- Wednesday, 02/08/2012
- January's gains mark strong start to the year
- $6 billion inflows in January fuel rally
- Moody’s and S&P differ on credit outlook for state and local governments
Returns for municipal bonds YTD in 2012 represents third strongest start to a year since 1990 (2.31% YTD as of 1/31/2012)†. Investors are rushing back to municipals as evidenced by strong inflows of $6 billion in January. A combination of factors are boosting investor demand: a lower supply of muni bonds given the tepid new issuance calendar, and renewed acceptance of munis as a harbor of credit quality and liquidity. Also, persistent headlines on Europe’s troubles continue to pressure investors to seek safety in U.S. Treasuries, which in turn supports municipal bond returns.

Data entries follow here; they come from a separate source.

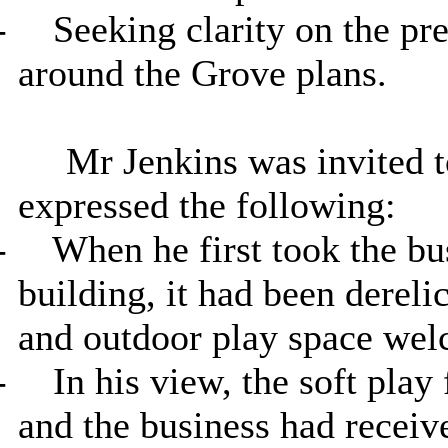
-
Seeking clarity on the pr
around the Grove plans.
Mr Jenkins was invited 
expressed the following:
-
When he first took the bu
building, it had been derel
and outdoor play space wel
-
In his view, the soft play 
and the business had receiv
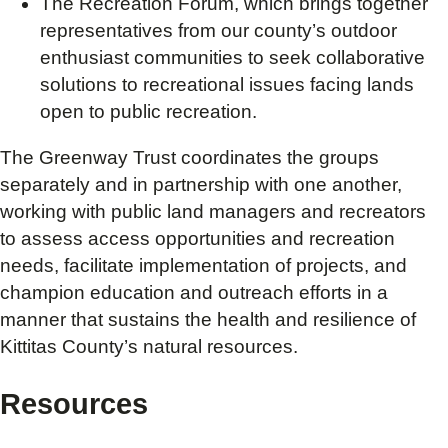
The Recreation Forum, which brings together
representatives from our county’s outdoor
enthusiast communities to seek collaborative
solutions to recreational issues facing lands
open to public recreation.
The Greenway Trust coordinates the groups
separately and in partnership with one another,
working with public land managers and recreators
to assess access opportunities and recreation
needs, facilitate implementation of projects, and
champion education and outreach efforts in a
manner that sustains the health and resilience of
Kittitas County’s natural resources.
Resources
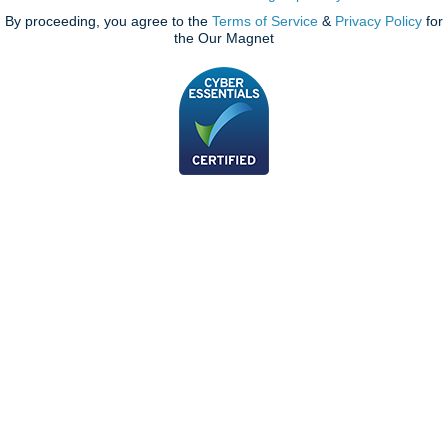
By proceeding, you agree to the
Terms of Service
&
Privacy Policy
for
the Our Magnet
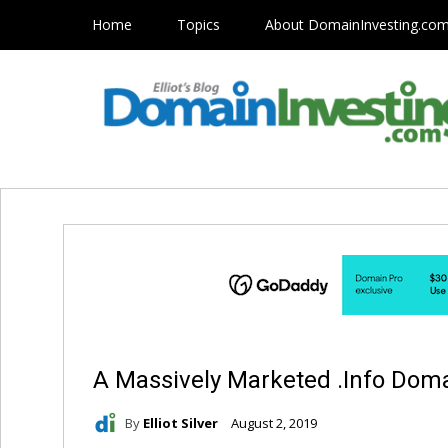
Home
Topics
About DomainInvesting.co
A Massively Marketed .Info Do
By
Elliot Silver
August 2, 2019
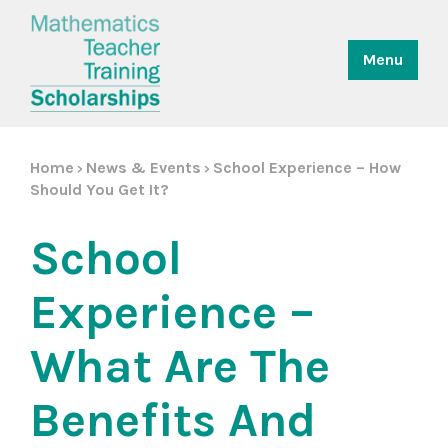
Menu
Home
News & Events
School Experience – How
>
>
Should You Get It?
School
Experience –
What Are The
Benefits And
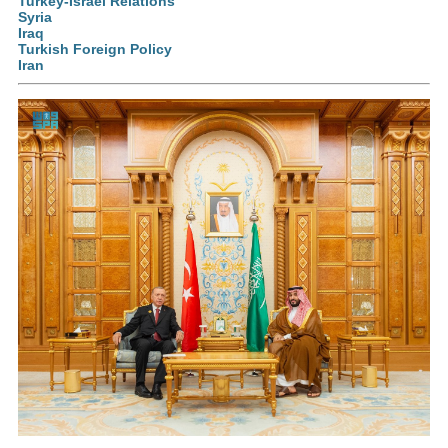
Turkey-Israel Relations
Syria
Iraq
Turkish Foreign Policy
Iran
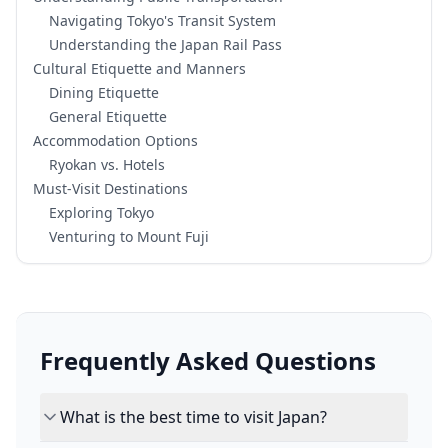
Navigating Tokyo's Transit System
Understanding the Japan Rail Pass
Cultural Etiquette and Manners
Dining Etiquette
General Etiquette
Accommodation Options
Ryokan vs. Hotels
Must-Visit Destinations
Exploring Tokyo
Venturing to Mount Fuji
Frequently Asked Questions
What is the best time to visit Japan?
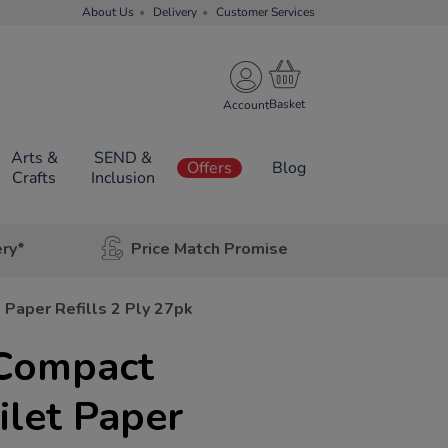
About Us
Delivery
Customer Services
Account
Arts &
SEND &
Offers
Blog
Crafts
Inclusion
ery*
Price Match Promise
Paper Refills 2 Ply 27pk
Compact
let Paper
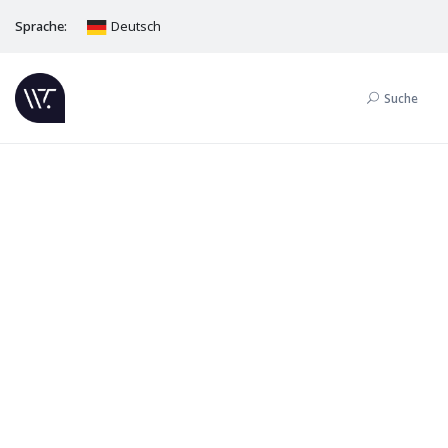
Sprache:
Deutsch
Suche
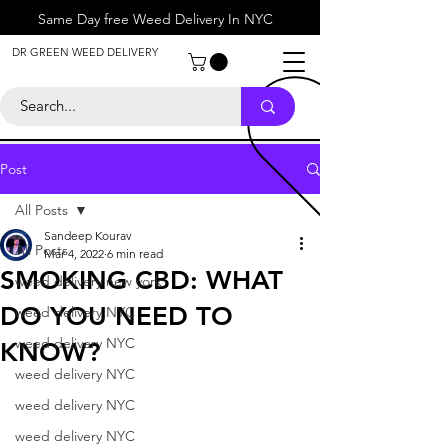
Same Day free Weed Delivery In NYC
About
DR GREEN WEED DELIVERY
Contact
Help Center
Call Us
+1 646-818-0996
Post
All Posts
Sandeep Kourav
All Posts
Mar 4, 2022
6 min read
SMOKING CBD: WHAT
weed delivery new york
DO YOU NEED TO
weed delivery NYC
weed delivery NYC
KNOW?
weed delivery NYC
weed delivery NYC
weed delivery NYC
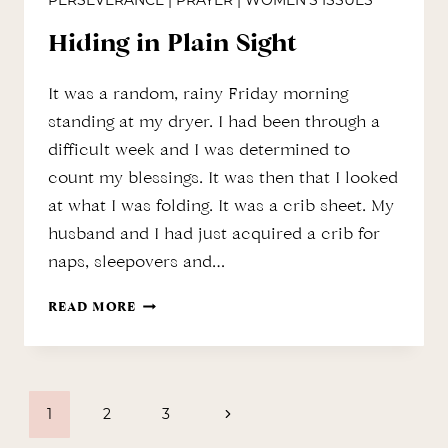
PERSEVERANCE
|
PRAYER
|
WOMEN'S ISSUES
Hiding in Plain Sight
It was a random, rainy Friday morning
standing at my dryer. I had been through a
difficult week and I was determined to
count my blessings. It was then that I looked
at what I was folding. It was a crib sheet. My
husband and I had just acquired a crib for
naps, sleepovers and…
HIDING
READ MORE
IN
PLAIN
Page
SIGHT
Next
1
2
3
Page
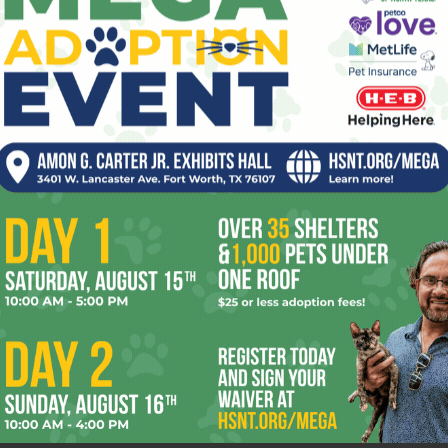
,
The Night Listener has a great story, so great that it
pe
r seen
indirectly causes the movie’s downfall. It’s based on an
.
Armistead Maupin novel, which...
re
Ta
the
yea
Gassed to Death
0
KRISTIAN LIN
-
July 26, 2006
0
fine
Chris Paine’s documentary asks Who Killed the Electric
 1984.
Car? I thought we knew. It was that secret society that
Homer Simpson was trying to...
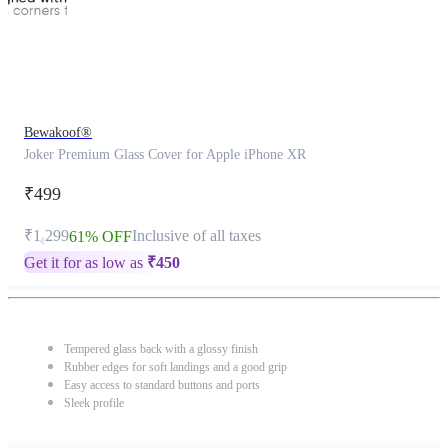
Bewakoof®
Joker Premium Glass Cover for Apple iPhone XR
₹499
₹1,299
Inclusive of all taxes
61% OFF
Get it for as low as
₹
450
Tempered glass back with a glossy finish
Rubber edges for soft landings and a good grip
Easy access to standard buttons and ports
Sleek profile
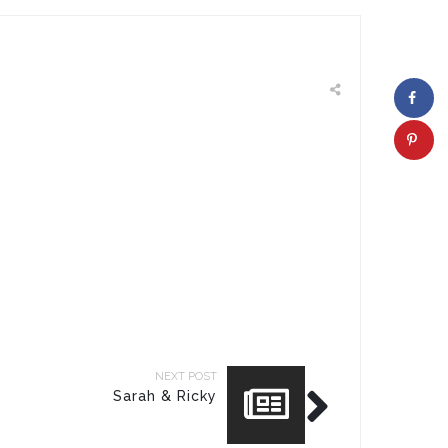
NEXT POST
Sarah & Ricky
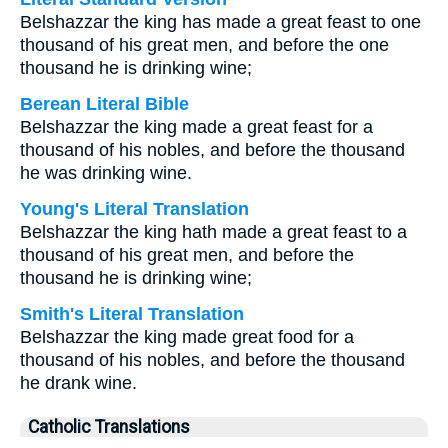
Belshazzar the king has made a great feast to one
thousand of his great men, and before the one
thousand he is drinking wine;
Berean Literal Bible
Belshazzar the king made a great feast for a
thousand of his nobles, and before the thousand
he was drinking wine.
Young's Literal Translation
Belshazzar the king hath made a great feast to a
thousand of his great men, and before the
thousand he is drinking wine;
Smith's Literal Translation
Belshazzar the king made great food for a
thousand of his nobles, and before the thousand
he drank wine.
Catholic Translations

Cash available for reinvestment in the muni bond market continues to provide opportunities for fund managers looking to grab market performance through the first quarter of 2012. Despite the lofty price levels achieved YTD (and inversely, the low absolute yields), I believe investors will target any perceived price weakness as an entry point. Investor interest is likely to be generally focused further out on the curve where yields are higher, and credit quality is lower.
Credit quality in the muni bond market continues to be a topic of discussion and debate. A survey of states reveals an uptrend in revenues, consistent with a view of economic improvement at the national level. However, because local governments rely heavily on property taxes and state aid, it is curious to see a divergence in the credit outlook by the credit rating agencies: Moody’s Investors Service and Standard & Poor’s. Moody’s outlook remains negative in 2012 for the fourth consecutive year, while S&P’s outlook is more optimistic.
†As measured by the Barclays Capital Municipal Bond Index. The Barclays Capital Municipal Bond Index is considered representative of the broad market for investment grade, tax-exempt bonds with a maturity of at least one year.